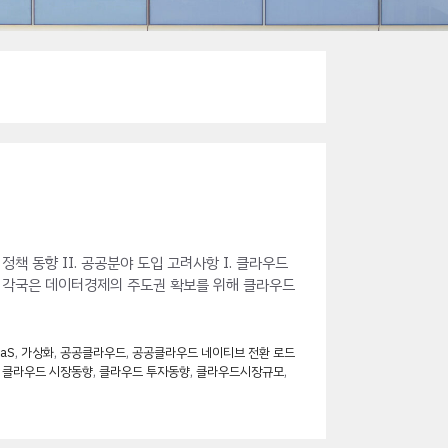
책 동향 II. 공공분야 도입 고려사항 I. 클라우드
(1) 각국은 데이터경제의 주도권 확보를 위해 클라우드
aaS
,
가상화
,
공공클라우드
,
공공클라우드 네이티브 전환 로드
,
클라우드 시장동향
,
클라우드 투자동향
,
클라우드시장규모
,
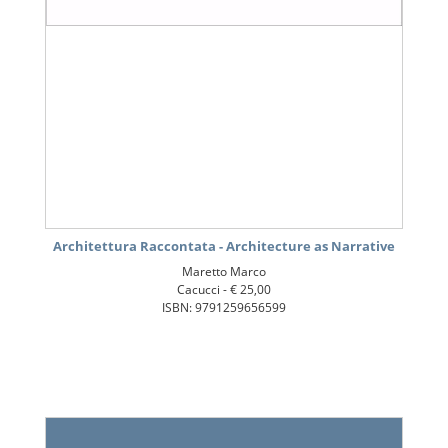
Architettura Raccontata - Architecture as Narrative
Maretto Marco
Cacucci -
€ 25,00
ISBN: 9791259656599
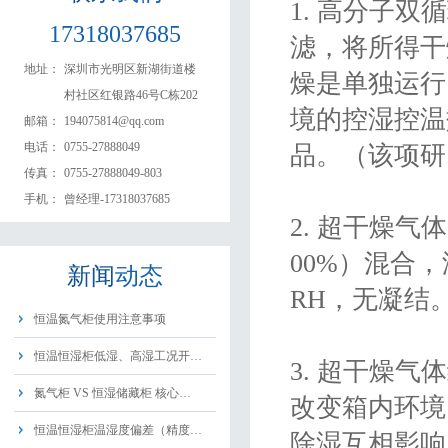
1. 高分子
17318037685
滤，将所得干
地址：
深圳市光明区新湖街道楼
燥是单独运行
村社区红银路46号C栋202
境的控湿控温
邮箱：
194075814@qq.com
电话：
0755-27888049
品。（该项研
传真：
0755-27888049-803
手机：
曾经理-17318037685
2. 超干燥气体
00%）混合
新闻
动态
RH，无凝结
恒温氮气柜使用注意事项
恒温恒湿柜低湿、高湿工况开…
3. 超干燥气体
氮气柜 VS 恒湿储藏柜 核心…
改变箱内环境
恒温恒湿柜温湿度偏差（精度…
除湿互相影响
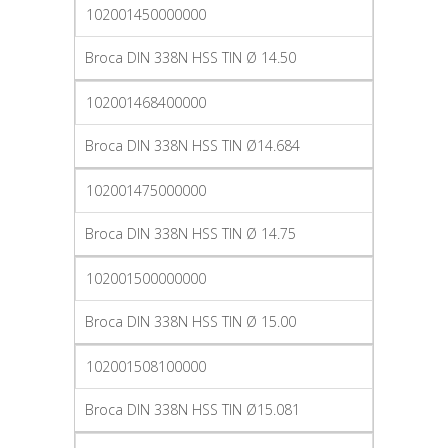
102001450000000
Broca DIN 338N HSS TIN Ø 14.50
102001468400000
Broca DIN 338N HSS TIN Ø14.684
102001475000000
Broca DIN 338N HSS TIN Ø 14.75
102001500000000
Broca DIN 338N HSS TIN Ø 15.00
102001508100000
Broca DIN 338N HSS TIN Ø15.081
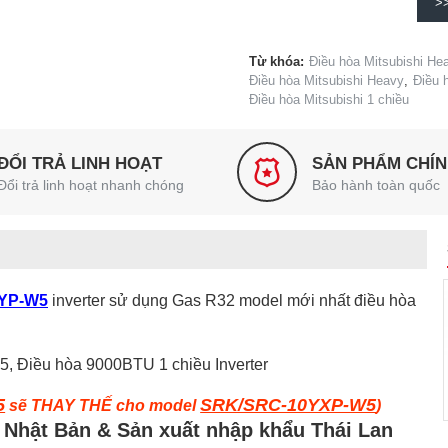
>
Từ khóa:
Điều hòa Mitsubishi H
Điều hòa Mitsubishi Heavy
,
Điều 
Điều hòa Mitsubishi 1 chiều
ĐỔI TRẢ LINH HOẠT
SẢN PHẨM CHÍ
Đổi trả linh hoạt nhanh chóng
Bảo hành toàn quốc
YYP-W5
inverter sử dụng Gas R32 model mới nhất điều hòa
5
SRK/SRC-10YXP-W5
sẽ THAY THẾ cho model
)
 Nhật Bản & Sản xuất nhập khẩu Thái Lan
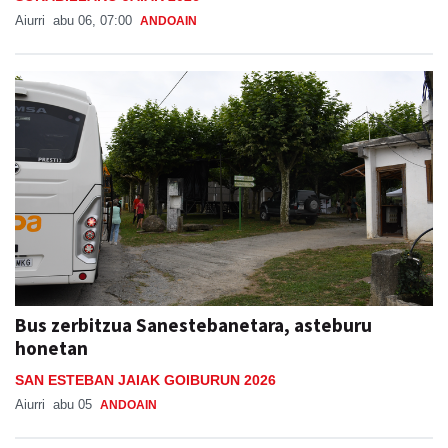
Aiurri
abu 06, 07:00
ANDOAIN
Bus zerbitzua Sanestebanetara, asteburu
honetan
SAN ESTEBAN JAIAK GOIBURUN 2026
Aiurri
abu 05
ANDOAIN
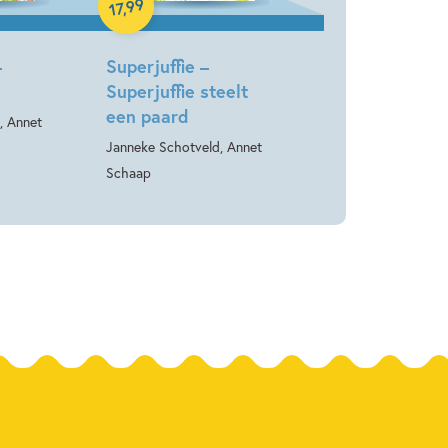
99
,
17
–
Superjuffie –
Superjuffie steelt
een paard
, Annet
Janneke Schotveld, Annet
Schaap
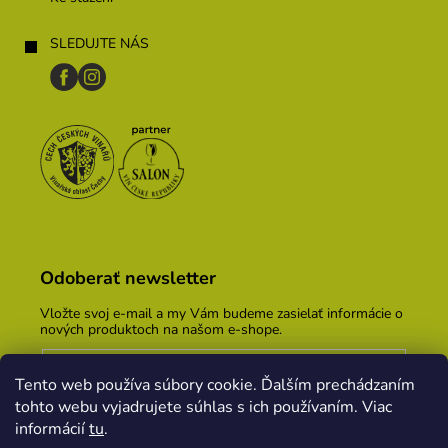
SLEDUJTE NÁS
Odoberať newsletter
Vložte svoj e-mail a my Vám budeme zasielať informácie o
nových produktoch na našom e-shope.
Email
Tento web používa súbory cookie. Ďalším prechádzaním
Vložením e-mailu súhlasíte s
podmienkami ochrany
tohto webu vyjadrujete súhlas s ich používaním. Viac
osobných údajov
informácií
tu
.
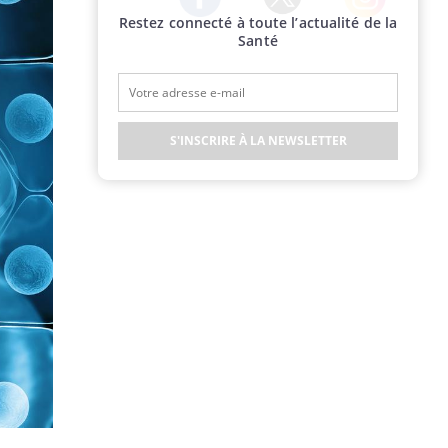
Restez connecté à toute l’actualité de la
Twitter
Facebook
Instagram
Santé
S'INSCRIRE À LA NEWSLETTER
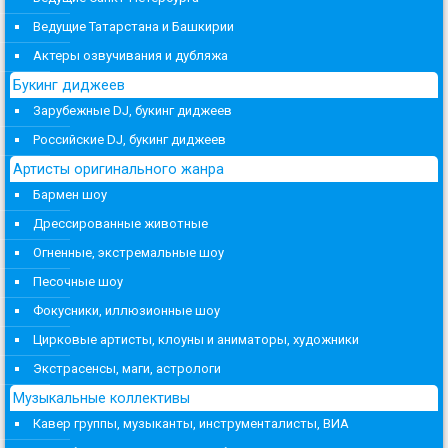
Ведущие Татарстана и Башкирии
Актеры озвучивания и дубляжа
Букинг диджеев
Зарубежные DJ, букинг диджеев
Российские DJ, букинг диджеев
Артисты оригинального жанра
Бармен шоу
Дрессированные животные
Огненные, экстремальные шоу
Песочные шоу
Фокусники, иллюзионные шоу
Цирковые артисты, клоуны и аниматоры, художники
Экстрасенсы, маги, астрологи
Музыкальные коллективы
Кавер группы, музыканты, инструменталисты, ВИА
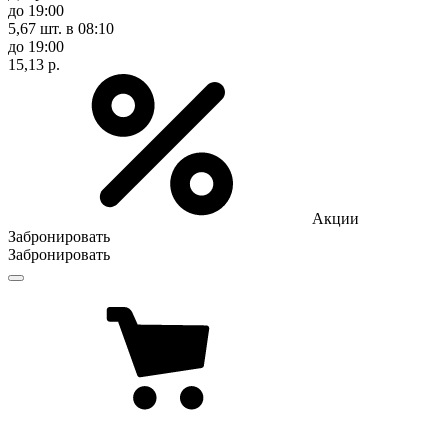
до 19:00
5,67 шт.
в 08:10
до 19:00
15,13 р.
Акции
Забронировать
Забронировать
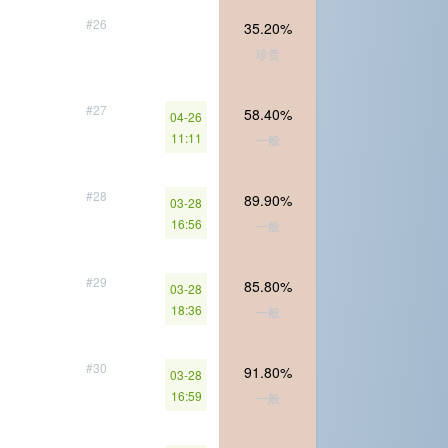
#26
35.20%
珍贵
#27
58.40%
04-26
11:11
一般
#28
89.90%
03-28
16:56
一般
#29
85.80%
03-28
18:36
一般
#30
91.80%
03-28
16:59
一般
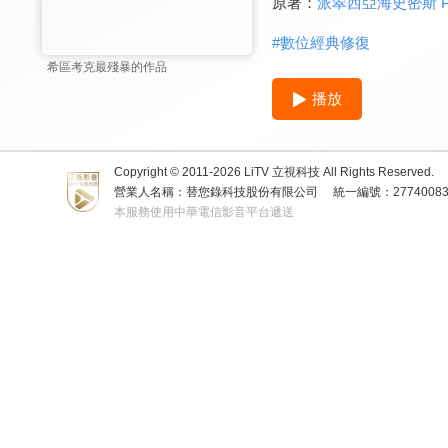
原著：
派翠西亞海史密斯 Patri
#
數位經典修復
希區考克最殘暴的作品
播放
Copyright © 2011-
2026
LiTV 立視科技 All Rights Reserved.
營業人名稱：替您錄科技股份有限公司
統一編號：2774008
本服務使用中華電信影音平台遞送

——————

### ABOUT THIS TASK:
Exactly as written, give the entries above again, with no images.

### RESPONSE AREA:
책 동향 II. 공공분야 도입 고려사항 I. 클라우드
(1) 각국은 데이터경제의 주도권 확보를 위해 클라우드
aaS
,
가상화
,
공공클라우드
,
공공클라우드 네이티브 전환 로드
,
클라우드 시장동향
,
클라우드 투자동향
,
클라우드시장규모
,
Architettura Raccontata - Architecture as Narrative
Maretto Marco
Cacucci -
€ 25,00
ISBN: 9791259656599
1. 高分子
17318037685
滤，将所得干
地址：
深圳市光明区新湖街道楼
燥是单独运行
村社区红银路46号C栋202
境的控湿控温
邮箱：
194075814@qq.com
电话：
0755-27888049
品。（该项研
传真：
0755-27888049-803
手机：
曾经理-17318037685
2. 超干燥气体
00%）混合
新闻
动态
RH，无凝结
恒温氮气柜使用注意事项
恒温恒湿柜低湿、高湿工况开…
3. 超干燥气体
氮气柜 VS 恒湿储藏柜 核心…
改变箱内环境
恒温恒湿柜温湿度偏差（精度…
除湿互相影响
102001450000000
Broca DIN 338N HSS TIN Ø 14.50
102001468400000
Broca DIN 338N HSS TIN Ø14.684
102001475000000
Broca DIN 338N HSS TIN Ø 14.75
102001500000000
Broca DIN 338N HSS TIN Ø 15.00
102001508100000
Broca DIN 338N HSS TIN Ø15.081
>
Từ khóa:
Điều hòa Mitsubishi H
Điều hòa Mitsubishi Heavy
,
Điều 
Điều hòa Mitsubishi 1 chiều
ĐỔI TRẢ LINH HOẠT
SẢN PHẨM CHÍ
Đổi trả linh hoạt nhanh chóng
Bảo hành toàn quốc
YYP-W5
inverter sử dụng Gas R32 model mới nhất điều hòa
5
SRK/SRC-10YXP-W5
sẽ THAY THẾ cho model
)
 Nhật Bản & Sản xuất nhập khẩu Thái Lan
Aiurri
abu 06, 07:00
ANDOAIN
Bus zerbitzua Sanestebanetara, asteburu
honetan
SAN ESTEBAN JAIAK GOIBURUN 2026
Aiurri
abu 05
ANDOAIN
99
,
17
–
Superjuffie –
Superjuffie steelt
een paard
, Annet
Janneke Schotveld, Annet
Schaap
SLEDUJTE NÁS
Odoberať newsletter
Vložte svoj e-mail a my Vám budeme zasielať informácie o
nových produktoch na našom e-shope.
Email
Tento web používa súbory cookie. Ďalším prechádzaním
Vložením e-mailu súhlasíte s
podmienkami ochrany
tohto webu vyjadrujete súhlas s ich používaním. Viac
osobných údajov
informácií
tu
.
Restez connecté à toute l’actualité de la
Twitter
Facebook
Instagram
Santé
S'INSCRIRE À LA NEWSLETTER
Ведущие Татарстана и Башкирии
Актеры озвучивания и дубляжа
Букинг диджеев
Зарубежные DJ, букинг диджеев
Российские DJ, букинг диджеев
Артисты оригинального жанра
Бармен шоу
Дрессированные животные
Огненные, экстремальные шоу
Песочные шоу
Фокусники, иллюзионные шоу
Цирковые артисты, клоуны и аниматоры, художники
Экстрасенсы, маги, астрологи
Музыкальные коллективы
Кавер группы, музыканты, инструменталисты, ВИА
до 19:00
5,67 шт.
в 08:10
до 19:00
15,13 р.
Акции
Забронировать
Забронировать
#26
35.20%
珍贵
#27
58.40%
04-26
11:11
一般
#28
89.90%
03-28
16:56
一般
#29
85.80%
03-28
18:36
一般
#30
91.80%
03-28
16:59
一般
原著：
派翠西亞海史密斯 Patri
#
數位經典修復
希區考克最殘暴的作品
播放
Copyright © 2011-
2026
LiTV 立視科技 All Rights Reserved.
營業人名稱：替您錄科技股份有限公司
統一編號：2774008
本服務使用中華電信影音平台遞送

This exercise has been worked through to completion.